A balancing act: Hood manages sports, school ... and diabetes
Like other student-athletes, Linzie Hood has to balance school, sports, family and friends.
But the Mt. Pleasant senior has something else she has to balance, too: diabetes.
While most student athletes eat what and when they can, Hood has to be careful about when she eats, because her blood sugar levels depend on it.
This is especially critical during sports practice and games — something that Hood knows all about, as a varsity volleyball and soccer player. She has also participated in high school basketball, and she is a high brown belt in taekwondo — just one step away from a black belt.
When she plays sports, she gets a spike in blood sugar due to the adrenaline, and a shot of insulin keeps her blood sugar down. But immediately after playing, she has to get a snack to elevate it again — when the adrenaline goes away, the insulin makes her blood sugar plummet.
This is a balancing act that she's been working on for more than five years now.
Hood was diagnosed with Type 1 diabetes in 2007, when she was in seventh grade. She even remembers the date – Sept. 6.
Type 1 diabetes — sometimes called juvenile diabetes, although it can be diagnosed at any age and is a lifelong condition — means that the body does not produce insulin, which is needed to convert sugar that is in the blood into energy, according to the American Diabetes Association.
The diagnosis didn't come as too much of a surprise for Hood. The condition is genetic — unlike Type 2, which is far more common and is developed later in life.
Type 1 diabetes runs in Hood's family. She said that she had the symptoms only a short time before her parents brought her in to the doctor.
"I lost a lot of weight, and then my body started rejecting food," Hood said. "I was drinking a lot of water, but still woke up with a dry mouth. I slept a lot, and was angry — it messes with your emotions."
She started playing sports around the time she developed diabetes. She played rec soccer and flag football and participated in track and field. She joined the basketball team in seventh grade.
Blood sugar was harder for her to regulate when she was young.
"You're still just learning," she said. "And in middle school, that's the age when you try to do everything by yourself. I didn't want my parents to help me. I tried to do everything, and then had everything else (the diabetes) on top of it. I really made it harder on myself."
But since then, she's figured it out.
She gives herself at least five shots of insulin a day, and if she eats snacks, then more than that.
She has to be especially careful to regulate her blood sugar when she's playing sports.
"When it's hot outside, your body shuts down and your mind goes blank," she said. "It drops your peak performance. The coaches I've had for four years, they notice a difference. Earlier, they didn't notice."
But with some help from her insulin, diabetes doesn't even slow Hood down.
"As long as I regulate it, I can do whatever I want," Hood said.

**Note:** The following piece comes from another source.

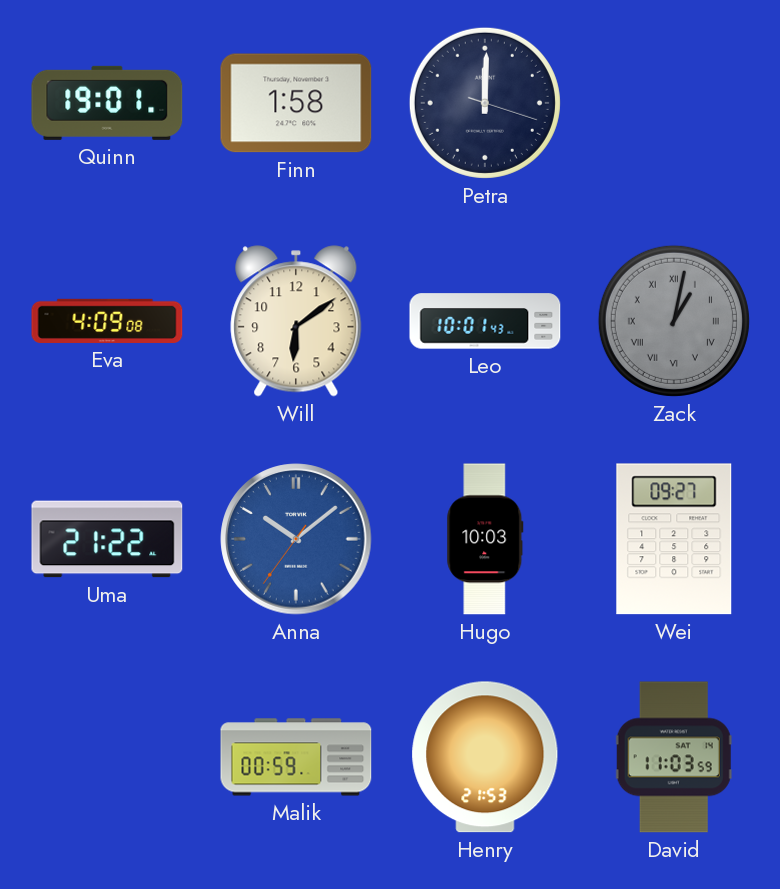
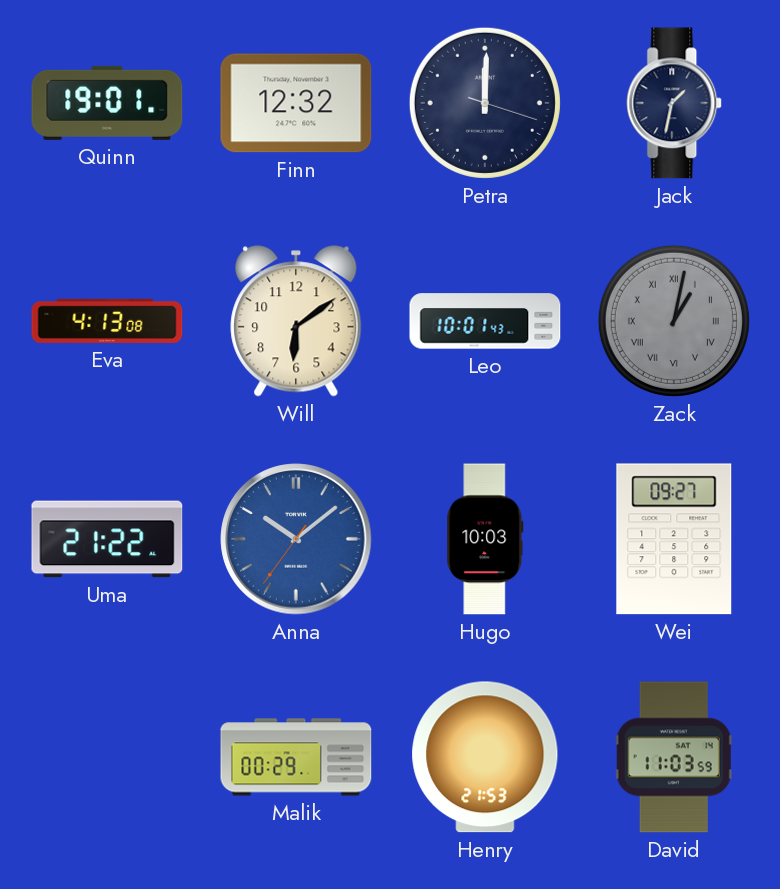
Finn: 1:58 -> 12:32
Jack: none -> 1:32
Eva: 4:09 -> 4:13
Malik: 00:59 -> 00:29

When pushed, she did note that she can't drink regular soda on a regular basis, or anything else that's high in sugar, like some lemonades. But other than that, she can do anything that someone without diabetes can do.
And as the final week of Diabetes Awareness Month approaches, that's what Hood wants people to be aware of.
"It's important to know how to treat it, and that it doesn't keep kids from doing anything. It's people thinking that they can't do something that stops them,” she said.
Hood learned this all-important lesson when she got a chance to go to Hertko Hollow, a week-long camp for Iowa kids (age 6-18) with diabetes, which is located in Boone.
According to the camp's website, the goal is to allow campers to participate in traditional camp activities while learning how to manage their diabetes.
"Everyone knows what everyone else is going through," Hood said. "It's like not being diabetic, because everyone is the same. Everyone has medication."
In fact, the insulin is even provided by the camp — which gives a short break to parents, who can shell out over $1,000 every month for medication.
"Just for me to eat and live, that's $1,200 a month," Hood said. "And I don't even have the highest dose."
Hood has recently been accepted as a volunteer at Hertko Hollow, and she is in the process of finding a way to raise funds so another kid can go there.
The camp meant a lot to her, and she wants to make sure others experience it, too.